Work to complete
So long as no pictures are carried over, output the records below exactly.

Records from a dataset
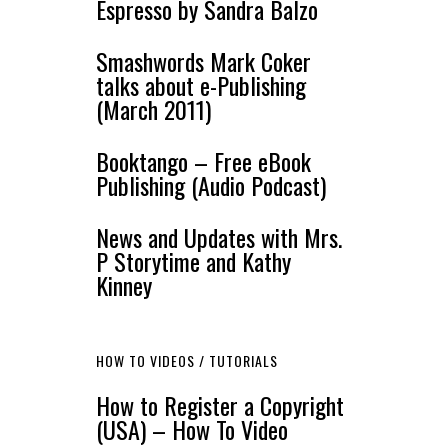
Espresso by Sandra Balzo
Smashwords Mark Coker
talks about e-Publishing
(March 2011)
Booktango – Free eBook
Publishing (Audio Podcast)
News and Updates with Mrs.
P Storytime and Kathy
Kinney
HOW TO VIDEOS / TUTORIALS
How to Register a Copyright
(USA) – How To Video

Task response
Espresso by Sandra Balzo
Smashwords Mark Coker
talks about e-Publishing
(March 2011)
Booktango – Free eBook
Publishing (Audio Podcast)
News and Updates with Mrs.
P Storytime and Kathy
Kinney
HOW TO VIDEOS / TUTORIALS
How to Register a Copyright
(USA) – How To Video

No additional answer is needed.